(Activity) Without the pictures, output the records below word for word.

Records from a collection
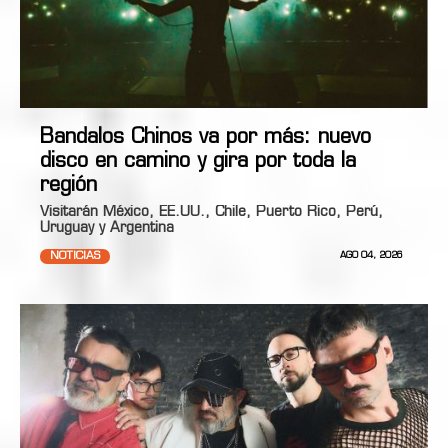
Bandalos Chinos va por más: nuevo
disco en camino y gira por toda la
región
Visitarán México, EE.UU., Chile, Puerto Rico, Perú,
Uruguay y Argentina
NOTICIAS
AGO 04, 2026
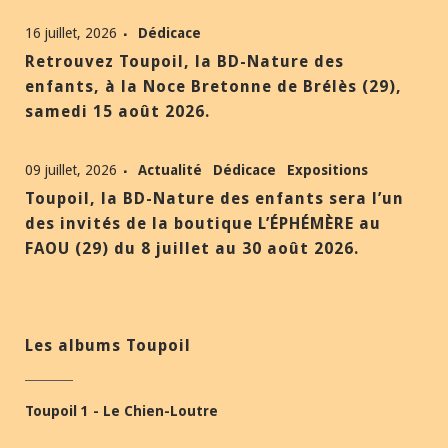
16 juillet, 2026
Dédicace
Retrouvez Toupoil, la BD-Nature des
enfants, à la Noce Bretonne de Brélès (29),
samedi 15 août 2026.
09 juillet, 2026
Actualité
Dédicace
Expositions
Toupoil, la BD-Nature des enfants sera l’un
des invités de la boutique L’ÉPHÉMÈRE au
FAOU (29) du 8 juillet au 30 août 2026.
Les albums Toupoil
Toupoil 1 - Le Chien-Loutre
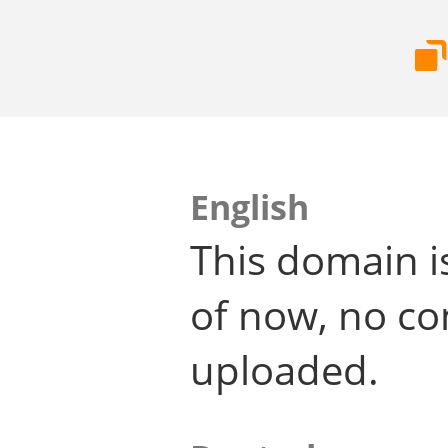
English
This domain i
of now, no co
uploaded.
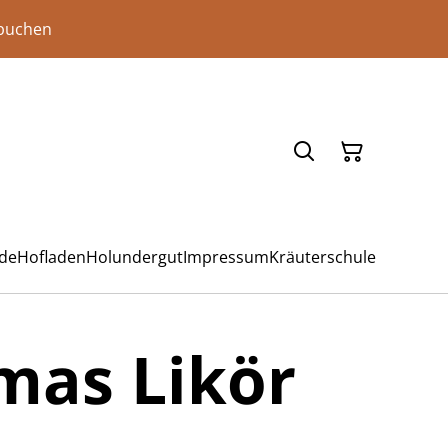
 buchen
ade
Hofladen
Holundergut
Impressum
Kräuterschule
mas Likör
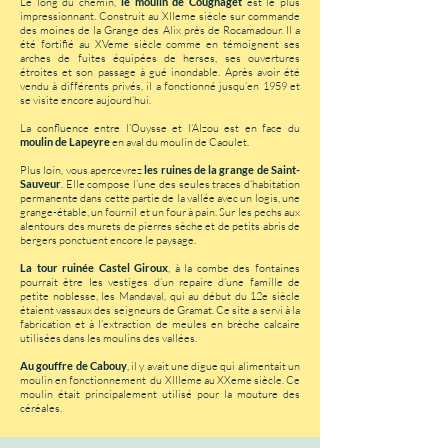
Le long du chemin,
le moulin de Cougnaget
est le plus
impressionnant. Construit au XIIeme siècle sur commande
des moines de la Grange des Alix près de Rocamadour. Il a
été fortifié au XVeme siècle comme en témoignent ses
arches de fuites équipées de herses, ses ouvertures
étroites et son passage à gué inondable. Après avoir été
vendu à différents privés, il a fonctionné jusqu’en 1959 et
se visite encore aujourd’hui.
La confluence entre l’Ouysse et l’Alzou est en face du
moulin de Lapeyre
en aval du moulin de Caoulet.
Plus loin, vous apercevrez
les ruines de la grange de Saint-
Sauveur
. Elle compose l’une des seules traces d’habitation
permanente dans cette partie de la vallée avec un logis, une
grange-étable, un fournil et un four à pain. Sur les pechs aux
alentours des murets de pierres sèche et de petits abris de
bergers ponctuent encore le paysage.
La tour ruinée Castel Giroux
, à la combe des fontaines
pourrait être les vestiges d’un repaire d’une famille de
petite noblesse, les Mandaval, qui au début du 12e siècle
étaient vassaux des seigneurs de Gramat. Ce site a servi à la
fabrication et à l’extraction de meules en brèche calcaire
utilisées dans les moulins des vallées.
Au gouffre de Cabouy
, il y avait une digue qui alimentait un
moulin en fonctionnement du XIIIeme au XXeme siècle. Ce
moulin était principalement utilisé pour la mouture des
céréales.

(Task response)
Bandalos Chinos va por más: nuevo
disco en camino y gira por toda la
región
Visitarán México, EE.UU., Chile, Puerto Rico, Perú,
Uruguay y Argentina
NOTICIAS
AGO 04, 2026
16 juillet, 2026
Dédicace
Retrouvez Toupoil, la BD-Nature des
enfants, à la Noce Bretonne de Brélès (29),
samedi 15 août 2026.
09 juillet, 2026
Actualité
Dédicace
Expositions
Toupoil, la BD-Nature des enfants sera l’un
des invités de la boutique L’ÉPHÉMÈRE au
FAOU (29) du 8 juillet au 30 août 2026.
Les albums Toupoil
Toupoil 1 - Le Chien-Loutre
English
This domain i
of now, no co
uploaded.
 buchen
ade
Hofladen
Holundergut
Impressum
Kräuterschule
mas Likör
Le long du chemin,
le moulin de Cougnaget
est le plus
impressionnant. Construit au XIIeme siècle sur commande
des moines de la Grange des Alix près de Rocamadour. Il a
été fortifié au XVeme siècle comme en témoignent ses
arches de fuites équipées de herses, ses ouvertures
étroites et son passage à gué inondable. Après avoir été
vendu à différents privés, il a fonctionné jusqu’en 1959 et
se visite encore aujourd’hui.
La confluence entre l’Ouysse et l’Alzou est en face du
moulin de Lapeyre
en aval du moulin de Caoulet.
Plus loin, vous apercevrez
les ruines de la grange de Saint-
Sauveur
. Elle compose l’une des seules traces d’habitation
permanente dans cette partie de la vallée avec un logis, une
grange-étable, un fournil et un four à pain. Sur les pechs aux
alentours des murets de pierres sèche et de petits abris de
bergers ponctuent encore le paysage.
La tour ruinée Castel Giroux
, à la combe des fontaines
pourrait être les vestiges d’un repaire d’une famille de
petite noblesse, les Mandaval, qui au début du 12e siècle
étaient vassaux des seigneurs de Gramat. Ce site a servi à la
fabrication et à l’extraction de meules en brèche calcaire
utilisées dans les moulins des vallées.
Au gouffre de Cabouy
, il y avait une digue qui alimentait un
moulin en fonctionnement du XIIIeme au XXeme siècle. Ce
moulin était principalement utilisé pour la mouture des
céréales.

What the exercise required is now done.